◆ **What this task involves**
The data below is to be retyped exactly, line by line.

◆ **Dataset**
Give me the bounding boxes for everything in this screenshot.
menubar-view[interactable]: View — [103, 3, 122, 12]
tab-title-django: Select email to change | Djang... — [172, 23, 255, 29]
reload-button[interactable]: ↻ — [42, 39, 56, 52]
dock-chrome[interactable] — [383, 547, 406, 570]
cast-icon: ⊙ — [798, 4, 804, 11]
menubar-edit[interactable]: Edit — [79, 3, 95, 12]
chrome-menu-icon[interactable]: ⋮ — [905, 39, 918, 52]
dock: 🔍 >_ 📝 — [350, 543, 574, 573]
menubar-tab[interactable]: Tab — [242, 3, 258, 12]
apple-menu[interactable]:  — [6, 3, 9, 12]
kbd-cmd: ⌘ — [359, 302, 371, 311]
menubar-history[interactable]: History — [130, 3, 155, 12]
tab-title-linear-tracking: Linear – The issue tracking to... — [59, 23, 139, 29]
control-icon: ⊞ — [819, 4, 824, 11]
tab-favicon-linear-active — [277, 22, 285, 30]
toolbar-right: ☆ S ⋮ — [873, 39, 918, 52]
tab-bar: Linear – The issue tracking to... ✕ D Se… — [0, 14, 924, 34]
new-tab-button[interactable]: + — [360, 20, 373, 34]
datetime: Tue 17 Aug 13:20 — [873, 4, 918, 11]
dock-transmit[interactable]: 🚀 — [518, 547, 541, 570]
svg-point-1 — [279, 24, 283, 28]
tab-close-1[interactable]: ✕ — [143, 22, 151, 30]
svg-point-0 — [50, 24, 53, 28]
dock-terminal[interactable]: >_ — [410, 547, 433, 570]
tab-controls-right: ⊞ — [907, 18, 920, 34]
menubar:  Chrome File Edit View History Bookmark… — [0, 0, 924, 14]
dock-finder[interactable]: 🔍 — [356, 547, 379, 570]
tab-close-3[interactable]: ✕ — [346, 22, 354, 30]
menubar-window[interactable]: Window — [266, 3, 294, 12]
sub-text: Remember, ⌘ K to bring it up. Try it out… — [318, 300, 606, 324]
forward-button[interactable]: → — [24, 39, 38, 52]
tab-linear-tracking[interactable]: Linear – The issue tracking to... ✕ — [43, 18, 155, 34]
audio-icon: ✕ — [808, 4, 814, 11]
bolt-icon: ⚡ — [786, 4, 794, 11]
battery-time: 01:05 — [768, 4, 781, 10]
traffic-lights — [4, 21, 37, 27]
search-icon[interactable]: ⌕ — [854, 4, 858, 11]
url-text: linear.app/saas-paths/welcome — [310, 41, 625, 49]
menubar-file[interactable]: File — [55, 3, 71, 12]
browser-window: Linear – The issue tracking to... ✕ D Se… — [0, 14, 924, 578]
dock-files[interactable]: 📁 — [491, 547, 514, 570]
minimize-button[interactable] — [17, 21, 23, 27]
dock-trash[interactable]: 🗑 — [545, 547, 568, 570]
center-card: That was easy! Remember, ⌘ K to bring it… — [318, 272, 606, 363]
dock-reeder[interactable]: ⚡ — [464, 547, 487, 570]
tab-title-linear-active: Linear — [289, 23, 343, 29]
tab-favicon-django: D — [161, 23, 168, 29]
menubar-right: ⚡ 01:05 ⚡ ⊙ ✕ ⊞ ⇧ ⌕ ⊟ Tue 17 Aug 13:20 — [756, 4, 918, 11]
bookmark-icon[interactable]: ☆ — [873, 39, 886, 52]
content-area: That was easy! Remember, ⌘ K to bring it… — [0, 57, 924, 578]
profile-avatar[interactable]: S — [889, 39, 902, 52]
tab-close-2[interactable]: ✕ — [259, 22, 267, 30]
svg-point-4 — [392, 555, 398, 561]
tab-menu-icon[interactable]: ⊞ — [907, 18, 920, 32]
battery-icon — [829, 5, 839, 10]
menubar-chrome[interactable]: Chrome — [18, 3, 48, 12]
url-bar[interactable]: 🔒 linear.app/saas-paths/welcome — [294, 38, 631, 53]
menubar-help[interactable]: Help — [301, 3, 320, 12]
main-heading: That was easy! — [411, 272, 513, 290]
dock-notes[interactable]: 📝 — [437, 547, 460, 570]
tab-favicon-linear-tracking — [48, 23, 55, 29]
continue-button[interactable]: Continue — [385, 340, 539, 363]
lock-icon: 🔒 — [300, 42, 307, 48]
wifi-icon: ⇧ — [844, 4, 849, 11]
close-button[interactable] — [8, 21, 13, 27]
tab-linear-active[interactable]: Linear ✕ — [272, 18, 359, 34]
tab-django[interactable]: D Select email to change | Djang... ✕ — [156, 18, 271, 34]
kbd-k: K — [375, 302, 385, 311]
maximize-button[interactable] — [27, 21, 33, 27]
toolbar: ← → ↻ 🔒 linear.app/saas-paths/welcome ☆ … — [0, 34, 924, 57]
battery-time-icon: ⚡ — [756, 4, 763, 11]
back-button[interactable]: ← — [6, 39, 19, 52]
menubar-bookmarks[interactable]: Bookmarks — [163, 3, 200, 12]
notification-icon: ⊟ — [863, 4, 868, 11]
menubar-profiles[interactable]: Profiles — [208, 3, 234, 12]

◆ **Answer space**
Give me the bounding boxes for everything in this screenshot.
menubar-view[interactable]: View — [103, 3, 122, 12]
tab-title-django: Select email to change | Djang... — [172, 23, 255, 29]
reload-button[interactable]: ↻ — [42, 39, 56, 52]
dock-chrome[interactable] — [383, 547, 406, 570]
cast-icon: ⊙ — [798, 4, 804, 11]
menubar-edit[interactable]: Edit — [79, 3, 95, 12]
chrome-menu-icon[interactable]: ⋮ — [905, 39, 918, 52]
dock: 🔍 >_ 📝 — [350, 543, 574, 573]
menubar-tab[interactable]: Tab — [242, 3, 258, 12]
apple-menu[interactable]:  — [6, 3, 9, 12]
kbd-cmd: ⌘ — [359, 302, 371, 311]
menubar-history[interactable]: History — [130, 3, 155, 12]
tab-title-linear-tracking: Linear – The issue tracking to... — [59, 23, 139, 29]
control-icon: ⊞ — [819, 4, 824, 11]
tab-favicon-linear-active — [277, 22, 285, 30]
toolbar-right: ☆ S ⋮ — [873, 39, 918, 52]
tab-bar: Linear – The issue tracking to... ✕ D Se… — [0, 14, 924, 34]
new-tab-button[interactable]: + — [360, 20, 373, 34]
datetime: Tue 17 Aug 13:20 — [873, 4, 918, 11]
dock-transmit[interactable]: 🚀 — [518, 547, 541, 570]
svg-point-1 — [279, 24, 283, 28]
tab-close-1[interactable]: ✕ — [143, 22, 151, 30]
svg-point-0 — [50, 24, 53, 28]
dock-terminal[interactable]: >_ — [410, 547, 433, 570]
tab-controls-right: ⊞ — [907, 18, 920, 34]
menubar:  Chrome File Edit View History Bookmark… — [0, 0, 924, 14]
dock-finder[interactable]: 🔍 — [356, 547, 379, 570]
tab-close-3[interactable]: ✕ — [346, 22, 354, 30]
menubar-window[interactable]: Window — [266, 3, 294, 12]
sub-text: Remember, ⌘ K to bring it up. Try it out… — [318, 300, 606, 324]
forward-button[interactable]: → — [24, 39, 38, 52]
tab-linear-tracking[interactable]: Linear – The issue tracking to... ✕ — [43, 18, 155, 34]
audio-icon: ✕ — [808, 4, 814, 11]
bolt-icon: ⚡ — [786, 4, 794, 11]
battery-time: 01:05 — [768, 4, 781, 10]
traffic-lights — [4, 21, 37, 27]
search-icon[interactable]: ⌕ — [854, 4, 858, 11]
url-text: linear.app/saas-paths/welcome — [310, 41, 625, 49]
menubar-file[interactable]: File — [55, 3, 71, 12]
browser-window: Linear – The issue tracking to... ✕ D Se… — [0, 14, 924, 578]
dock-files[interactable]: 📁 — [491, 547, 514, 570]
minimize-button[interactable] — [17, 21, 23, 27]
dock-trash[interactable]: 🗑 — [545, 547, 568, 570]
center-card: That was easy! Remember, ⌘ K to bring it… — [318, 272, 606, 363]
dock-reeder[interactable]: ⚡ — [464, 547, 487, 570]
tab-title-linear-active: Linear — [289, 23, 343, 29]
tab-favicon-django: D — [161, 23, 168, 29]
menubar-right: ⚡ 01:05 ⚡ ⊙ ✕ ⊞ ⇧ ⌕ ⊟ Tue 17 Aug 13:20 — [756, 4, 918, 11]
bookmark-icon[interactable]: ☆ — [873, 39, 886, 52]
content-area: That was easy! Remember, ⌘ K to bring it… — [0, 57, 924, 578]
profile-avatar[interactable]: S — [889, 39, 902, 52]
tab-close-2[interactable]: ✕ — [259, 22, 267, 30]
svg-point-4 — [392, 555, 398, 561]
tab-menu-icon[interactable]: ⊞ — [907, 18, 920, 32]
battery-icon — [829, 5, 839, 10]
menubar-chrome[interactable]: Chrome — [18, 3, 48, 12]
url-bar[interactable]: 🔒 linear.app/saas-paths/welcome — [294, 38, 631, 53]
menubar-help[interactable]: Help — [301, 3, 320, 12]
main-heading: That was easy! — [411, 272, 513, 290]
dock-notes[interactable]: 📝 — [437, 547, 460, 570]
tab-favicon-linear-tracking — [48, 23, 55, 29]
continue-button[interactable]: Continue — [385, 340, 539, 363]
lock-icon: 🔒 — [300, 42, 307, 48]
wifi-icon: ⇧ — [844, 4, 849, 11]
close-button[interactable] — [8, 21, 13, 27]
tab-linear-active[interactable]: Linear ✕ — [272, 18, 359, 34]
tab-django[interactable]: D Select email to change | Djang... ✕ — [156, 18, 271, 34]
kbd-k: K — [375, 302, 385, 311]
maximize-button[interactable] — [27, 21, 33, 27]
toolbar: ← → ↻ 🔒 linear.app/saas-paths/welcome ☆ … — [0, 34, 924, 57]
battery-time-icon: ⚡ — [756, 4, 763, 11]
back-button[interactable]: ← — [6, 39, 19, 52]
menubar-bookmarks[interactable]: Bookmarks — [163, 3, 200, 12]
notification-icon: ⊟ — [863, 4, 868, 11]
menubar-profiles[interactable]: Profiles — [208, 3, 234, 12]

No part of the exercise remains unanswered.